Abstract
Background Neuroinflammation, a pathophysiological process involved in numerous disorders, is typically imaged using [11C]PBR28 (or TSPO) PET. However, this technique is limited by high costs and ionizing radiation, restricting its widespread clinical use. MRI, a more accessible alternative, is commonly used for structural or functional imaging, but when used using traditional approaches has limited sensitivity to specific molecular processes.

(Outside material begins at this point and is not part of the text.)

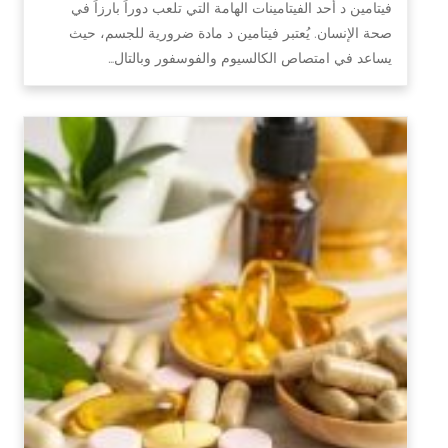
فيتامين د أحد الفيتامينات الهامة التي تلعب دوراً بارزاً في
صحة الإنسان. يُعتبر فيتامين د مادة ضرورية للجسم، حيث
يساعد في امتصاص الكالسيوم والفوسفور وبالتال…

This study aims to develop a deep learning model to generate TSPO PET images from structural MRI data collected in human subjects.
Methods A total of 204 scans, from participants with knee osteoarthritis (n = 15 scanned once, 15 scanned twice, 14 scanned three times), back pain (n = 40 scanned twice, 3 scanned three times), and healthy controls (n=28, scanned once), underwent simultaneous 3T MRI and [11C]PBR28 TSPO PET scans. A 3D U-Net model was trained on 80% of these PET-MRI pairs and validated using 5-fold cross-validation. The model’s accuracy in reconstructed PET from MRI only was assessed using various intensity and noise metrics.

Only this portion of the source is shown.